C'était l'effervescence dans le collège, tout le monde courait, criait et rigolait. Il était debout devant le tableau d'affichage. Un garçon mit sa main sur son épaule.
- Ton frère est génial dans l'arène ! C'est ton tour, j'espère que tu feras aussi bien.
Alors qu'il se passait de l'eau sur le visage et la nuque, des élèves de sa classe surgirent dans son dos.
- Ton frère est arrivé deuxième et toi tu n'as pas passé les quarts de finale ? Bah bravo !
Son téléphone sonna. C'était sa mère.
- Ton frère est arrivé troisième, et toi ? Douzième ? C'est pas mal.
Le poing fermé, il s'arrêta juste avant de briser le miroir de sa chambre.
C'est un rêve.
Romi ouvrit les yeux, le visage mouillé de larmes.
Ce n'était pas moi mais Damien.
- Et c'était trop réel pour ne pas être vrai.
La femme se leva et alla rejoindre Raphaël dans la cuisine pour prendre son petit déjeuner. Installée au bar, Romi n'arrivait pas à détacher son regard de son portable. Son mari lança :
- Je vais partir, tâche de ne pas le manger pendant mon absence.
Raphaël quitta la maison. Décidée, sa femme prit son téléphone et envoya à Damien : « J'ai rêvé de toi cette nuit et... ça avait l'air réel. » Sur ce message étrange, elle fit la vaisselle. Elle reçut une réponse alors qu'elle allait réveiller son fils, elle ne s'attendait pas à grand-chose mais certainement pas à cette réponse : « C'est drôle parce que c'est aussi mon cas. J'ai rêvé de toi. Ça te dit qu'on aille manger quelque part à midi pour en parler ? » Romi accepta volontiers.
A midi, donc, les deux amis se retrouvèrent sur une petite table d'un restaurant rapide. Assis l'un en face de l'autre, Romi piqua distraitement dans ses frites tout en regardant par la fenêtre, ne sachant comment aborder le sujet. Damien était tout aussi embêté qu'elle mais après un silence, c'est lui qui prit la parole.

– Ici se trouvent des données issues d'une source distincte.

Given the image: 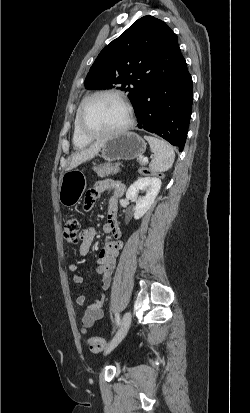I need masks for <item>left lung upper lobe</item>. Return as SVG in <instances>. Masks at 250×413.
<instances>
[{
  "mask_svg": "<svg viewBox=\"0 0 250 413\" xmlns=\"http://www.w3.org/2000/svg\"><path fill=\"white\" fill-rule=\"evenodd\" d=\"M176 38L162 20L150 15L138 19L99 53L85 87L110 89L121 85L134 104L144 83L162 71L167 49Z\"/></svg>",
  "mask_w": 250,
  "mask_h": 413,
  "instance_id": "obj_1",
  "label": "left lung upper lobe"
}]
</instances>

- Je peux te raconter mon rêve ?
La femme acquiesça. Damien déglutit.
- Alors... tu étais au lycée, je crois. A la récré, tu as appris qu'une vidéo circulait sur toi, une vidéo ou tu parlais et faisais des gestes dans le vide. Tu as compris à ce moment pourquoi les élèves riaient sur toi depuis ton arrivée en classe et tu es allée t'enfermer dans les toilettes en pleurant.
Romi hocha la tête.
- Maintenant que tu me le dis, je m'en souviens. Enfin, façon de parler.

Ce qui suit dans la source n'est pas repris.